## Page images and extracted text:
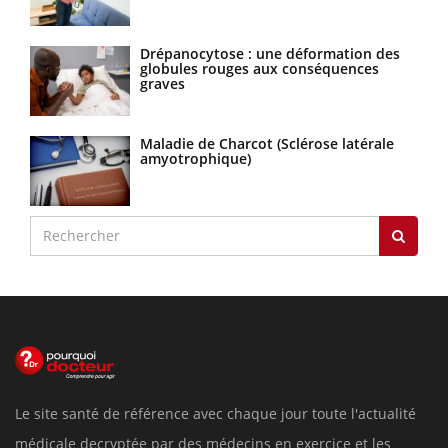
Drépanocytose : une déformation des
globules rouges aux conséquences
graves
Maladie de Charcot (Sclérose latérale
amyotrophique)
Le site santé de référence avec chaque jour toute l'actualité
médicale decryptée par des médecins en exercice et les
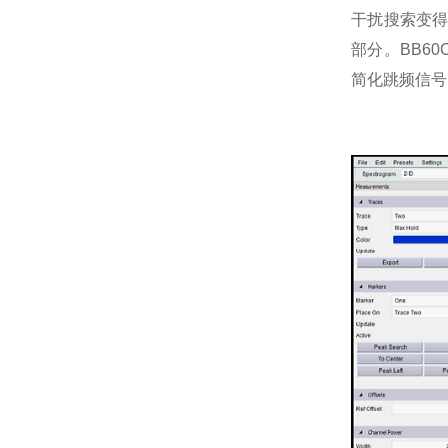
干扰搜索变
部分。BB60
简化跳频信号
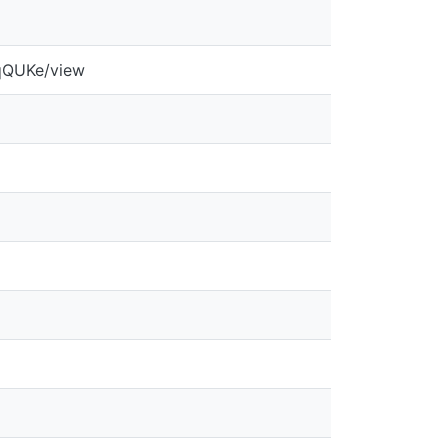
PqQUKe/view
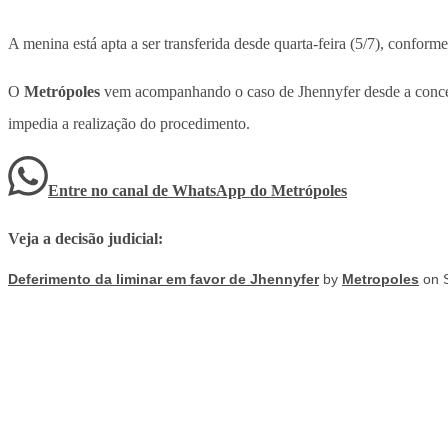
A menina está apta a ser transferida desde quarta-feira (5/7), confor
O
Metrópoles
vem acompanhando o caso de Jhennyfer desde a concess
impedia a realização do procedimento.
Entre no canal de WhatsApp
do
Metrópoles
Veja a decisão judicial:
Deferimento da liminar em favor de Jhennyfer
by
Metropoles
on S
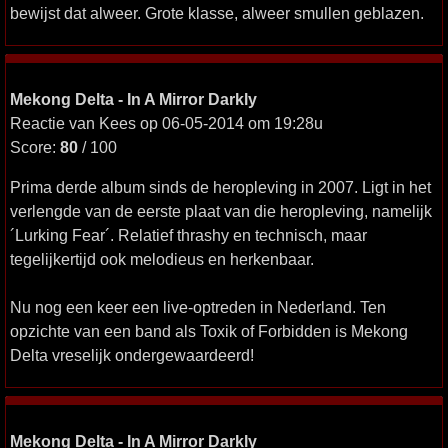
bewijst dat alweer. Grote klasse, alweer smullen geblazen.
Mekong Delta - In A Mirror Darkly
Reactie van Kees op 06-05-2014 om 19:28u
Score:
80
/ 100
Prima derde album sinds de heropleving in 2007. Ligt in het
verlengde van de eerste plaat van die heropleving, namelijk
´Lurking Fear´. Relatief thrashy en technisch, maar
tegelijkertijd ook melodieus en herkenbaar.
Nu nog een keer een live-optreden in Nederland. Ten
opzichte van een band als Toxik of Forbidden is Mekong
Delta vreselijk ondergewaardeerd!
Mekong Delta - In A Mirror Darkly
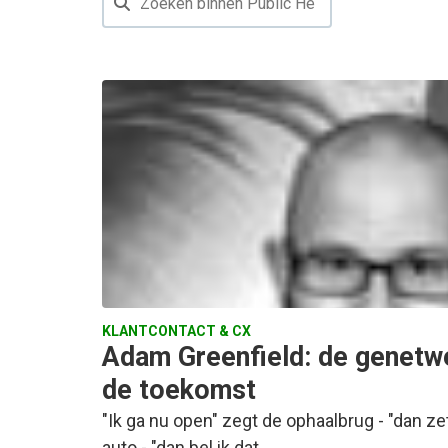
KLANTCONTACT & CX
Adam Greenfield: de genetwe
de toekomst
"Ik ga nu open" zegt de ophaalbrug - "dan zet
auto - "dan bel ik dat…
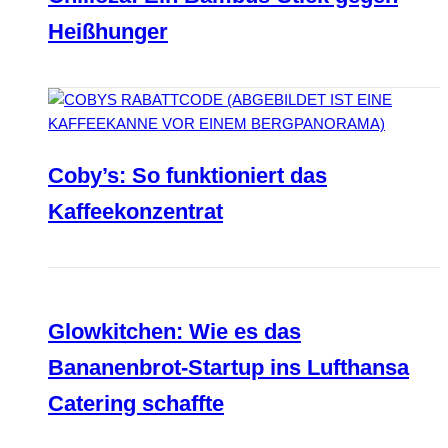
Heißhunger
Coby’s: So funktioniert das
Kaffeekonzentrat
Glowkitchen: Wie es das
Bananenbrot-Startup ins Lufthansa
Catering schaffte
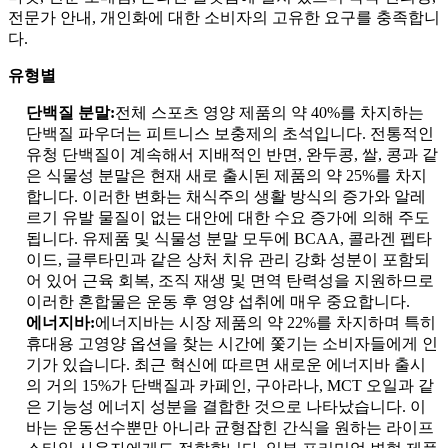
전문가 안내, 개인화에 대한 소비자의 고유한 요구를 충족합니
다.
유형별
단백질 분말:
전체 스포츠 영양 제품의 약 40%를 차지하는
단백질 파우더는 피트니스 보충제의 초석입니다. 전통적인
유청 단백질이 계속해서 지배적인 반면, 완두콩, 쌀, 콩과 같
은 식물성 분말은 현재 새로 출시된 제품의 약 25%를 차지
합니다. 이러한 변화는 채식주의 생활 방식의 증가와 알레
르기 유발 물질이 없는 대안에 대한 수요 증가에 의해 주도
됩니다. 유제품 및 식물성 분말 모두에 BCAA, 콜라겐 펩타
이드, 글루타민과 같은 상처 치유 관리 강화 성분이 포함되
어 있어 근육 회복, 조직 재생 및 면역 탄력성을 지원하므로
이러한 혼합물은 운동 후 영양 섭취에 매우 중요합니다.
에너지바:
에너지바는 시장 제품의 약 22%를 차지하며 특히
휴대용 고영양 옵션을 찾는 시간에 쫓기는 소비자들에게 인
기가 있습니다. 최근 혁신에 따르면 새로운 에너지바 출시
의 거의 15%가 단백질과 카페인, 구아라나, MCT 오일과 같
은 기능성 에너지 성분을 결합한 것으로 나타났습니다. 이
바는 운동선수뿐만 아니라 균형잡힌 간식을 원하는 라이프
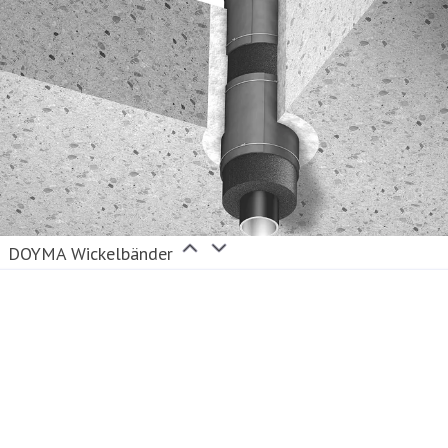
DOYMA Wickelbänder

## Aim of the exercise:
Output exactly the lines above that lie between the line with "en technisch, maar" and the line with "Bananenbrot-Startup ins Lufthansa", those two lines included, and no pictures.

## Task output:
´Lurking Fear´. Relatief thrashy en technisch, maar
tegelijkertijd ook melodieus en herkenbaar.
Nu nog een keer een live-optreden in Nederland. Ten
opzichte van een band als Toxik of Forbidden is Mekong
Delta vreselijk ondergewaardeerd!
Mekong Delta - In A Mirror Darkly
KLANTCONTACT & CX
Adam Greenfield: de genetwe
de toekomst
"Ik ga nu open" zegt de ophaalbrug - "dan zet
auto - "dan bel ik dat…
Heißhunger
Coby’s: So funktioniert das
Kaffeekonzentrat
Glowkitchen: Wie es das
Bananenbrot-Startup ins Lufthansa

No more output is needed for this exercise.